Rising sea levels, which menace coastal populations and infrastructure, are one of the most visible threats of climate change. And according to a new report by researchers at the University of Colorado at Boulder, not only are the oceans continuing to rise, but the pace of that change is increasing, meaning that the effect could be more grave than we thought.
Climate scientists have long known that sea levels were rising at a rate of at least three millimeters per year.

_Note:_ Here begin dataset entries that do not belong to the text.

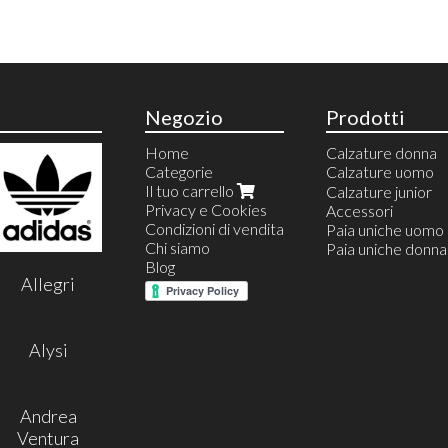
Negozio
Prodotti
Home
Calzature donna
Categorie
Calzature uomo
Il tuo carrello
Calzature estive
Calzature junior
Privacy e Cookies
Calzature invernal
Accessori
Condizioni di vendita
Espradillas uomo
Paia uniche uomo
Chi siamo
Mocassini
Paia uniche donna
Blog
Sneakers
Allegri
Stivaletti
Stringate
Derby
Polacchina
Alysi
Monk
Sandali uomo
Chelsea
Andrea
Ventura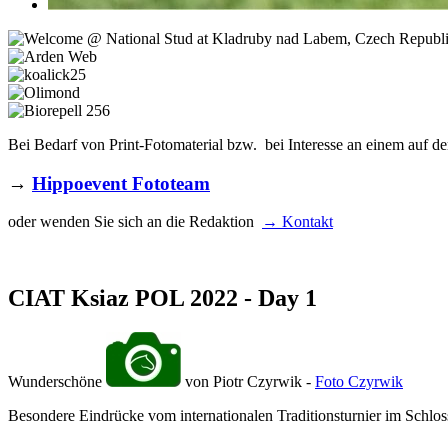
Bei Bedarf von Print-Fotomaterial bzw. bei Interesse an einem auf de
→
Hippoevent Fototeam
oder wenden Sie sich an die Redaktion
→ Kontakt
CIAT Ksiaz POL 2022 - Day 1
Wunderschöne
von Piotr Czyrwik -
Foto Czyrwik
Besondere Eindrücke vom internationalen Traditionsturnier im Schlos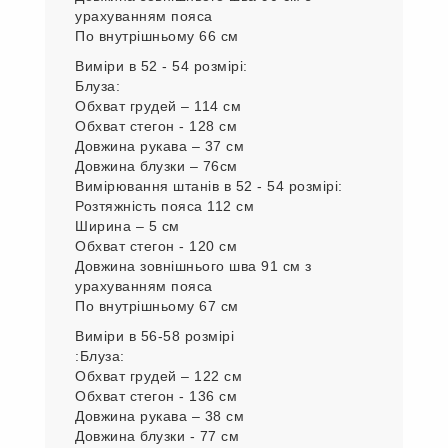
урахуванням пояса
По внутрішньому 66 см
Виміри в 52 - 54 розмірі:
Блуза:
Обхват грудей – 114 см
Обхват стегон - 128 см
Довжина рукава – 37 см
Довжина блузки – 76см
Вимірювання штанів в 52 - 54 розмірі:
Розтяжність пояса 112 см
Ширина – 5 см
Обхват стегон - 120 см
Довжина зовнішнього шва 91 см з
урахуванням пояса
По внутрішньому 67 см
Виміри в 56-58 розмірі
:Блуза:
Обхват грудей – 122 см
Обхват стегон - 136 см
Довжина рукава – 38 см
Довжина блузки - 77 см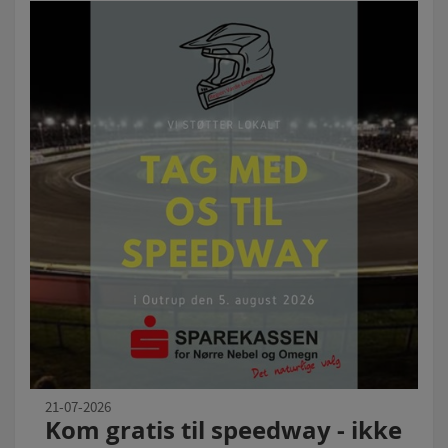
21-07-2026
Kom gratis til speedway - ikke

But according to a new analysis of satellite data collected over the past 25 years and published this week in the Proceedings of the National Academy of Sciences, that rate is increasing by nearly a tenth of a millimeter per year — meaning that by the turn of the next century, the ocean could be continuing to rise at more than three times its current rate.
"This acceleration, driven mainly by accelerated melting in Greenland and Antarctica, has the potential to double the total sea level rise by 2100 as compared to projections that assume a constant rate," said lead researcher Steve Nerem in a press release. “And this is almost certainly a conservative estimate.”
Climate change can cause sea levels to rise in two ways: by melting ice sheets, and because warmer water expands in volume.
The danger of water overtaking familiar coastal cities will happen gradually, starting with the lowest-lying parts of city infrastructure, and is already a concern to city planners. A recent New York Times feature revealed that the New York City officials have already started to shore up the city’s subway system by installing trap doors and vent covers over the system’s least-elevated openings.